To parse input messages:

1SELECT
2 TRACE_ID,
3 JSONExtractString(
4 JSONExtractRaw(INPUT, 'messages'),
5 1, 'role'
6 ) as first_message_role,
7 JSONExtractString(
8 JSONExtractRaw(INPUT, 'messages'),
9 1, 'content'
10 ) as first_message_content
11FROM OPENROUTER_TRACES
12WHERE SPAN_TYPE = 'GENERATION'
13LIMIT 10;

Schema design

Typed columns

The schema extracts commonly-queried fields as typed columns for efficient filtering and aggregation:

  • Identifiers: TRACE_ID, USER_ID, SESSION_ID, etc.
  • Timestamps: DateTime64 for time-series analysis with millisecond precision
  • Model Info: For cost and performance analysis
  • Metrics: Tokens and costs for billing

String columns for JSON

Less commonly-accessed and variable-structure data is stored as JSON strings:

  • ATTRIBUTES: Full OTEL attribute set
  • INPUT/OUTPUT: Variable message structures
  • METADATA: User-defined key-values
  • MODEL_PARAMETERS: Model-specific configurations

Use ClickHouse’s JSONExtract* functions to query these fields.

Custom Metadata

Custom metadata from the trace field is stored in the METADATA column as a JSON string.
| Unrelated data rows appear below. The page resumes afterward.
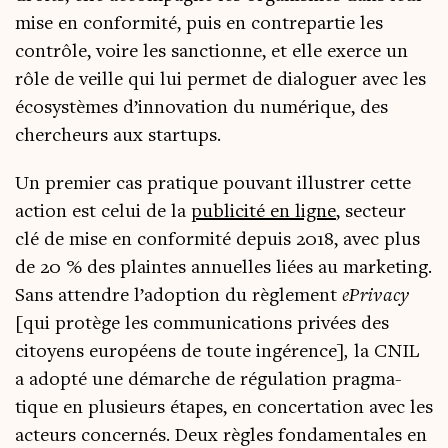
mise en confor­mi­té, puis en contre­par­tie les
contrôle, voire les sanc­tionne, et elle exerce un
rôle de veille qui lui per­met de dia­lo­guer avec les
éco­sys­tèmes d’innovation du numé­rique, des
cher­cheurs aux startups.
Un pre­mier cas pra­tique pou­vant illus­trer cette
action est celui de la
publi­ci­té en ligne
, sec­teur
clé de mise en confor­mi­té depuis 2018, avec plus
de 20 % des plaintes annuelles liées au mar­ke­ting.
Sans attendre l’adoption du règle­ment
ePri­va­cy
[qui pro­tège les com­mu­ni­ca­tions pri­vées des
citoyens euro­péens de toute ingé­rence]
,
la CNIL
a adop­té une démarche de régu­la­tion prag­ma­
tique en plu­sieurs étapes, en concer­ta­tion avec les
acteurs concer­nés. Deux règles fon­da­men­tales en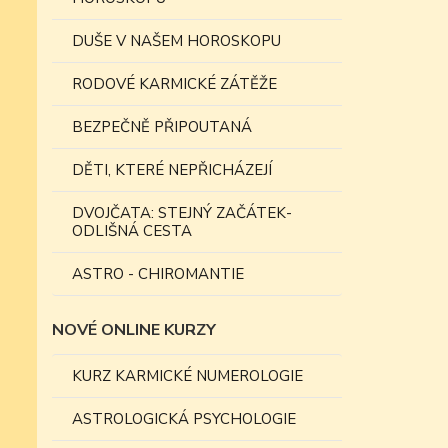
DUŠE V NAŠEM HOROSKOPU
RODOVÉ KARMICKÉ ZÁTĚŽE
BEZPEČNĚ PŘIPOUTANÁ
DĚTI, KTERÉ NEPŘICHÁZEJÍ
DVOJČATA: STEJNÝ ZAČÁTEK-
ODLIŠNÁ CESTA
ASTRO - CHIROMANTIE
NOVÉ ONLINE KURZY
KURZ KARMICKÉ NUMEROLOGIE
ASTROLOGICKÁ PSYCHOLOGIE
You can query it using ClickHouse’s JSONExtract functions.

Supported Metadata Keys

KeyClickHouse MappingDescription
trace_idTRACE_ID column / METADATA JSONCustom trace identifier for grouping
trace_nameMETADATA JSONCustom name for the trace
span_nameMETADATA JSONName for intermediate spans
generation_nameMETADATA JSONName for the LLM generation

Example

1{
2 "model": "openai/gpt-4o",
3 "messages": [{ "role": "user", "content": "Analyze these metrics..." }],
4 "user": "user_12345",
5 "session_id": "session_abc",
6 "trace": {
7 "trace_name": "Metrics Analysis Pipeline",
8 "generation_name": "Analyze Trends",
9 "team": "data-engineering",
10 "pipeline_version": "2.0",
11 "data_source": "clickhouse_metrics"
12 }
13}

Querying Custom Metadata

Use ClickHouse’s JSON functions to query your custom metadata:

1SELECT
2 TRACE_ID,
3 JSONExtractString(METADATA, 'team') as team,
4 JSONExtractString(METADATA, 'pipeline_version') as pipeline_version,
5 JSONExtractString(METADATA, 'data_source') as data_source,
6 TOTAL_COST,
7 TOTAL_TOKENS
8FROM OPENROUTER_TRACES
9WHERE JSONHas(METADATA, 'team')
10 AND SPAN_TYPE = 'GENERATION'
11ORDER BY TIMESTAMP DESC;

Additional Context

  • The user field maps to the USER_ID typed column
  • The session_id field maps to the SESSION_ID typed column
  • All custom metadata keys from trace are stored in the METADATA JSON string column
  • For high-performance filtering on metadata fields, consider creating materialized columns with ALTER TABLE ... ADD COLUMN

Additional resources

Privacy Mode

When Privacy Mode is enabled for this destination, prompt and completion content is excluded from traces. All other trace data — token usage, costs, timing, model information, and custom metadata — is still sent normally. See Privacy Mode for details.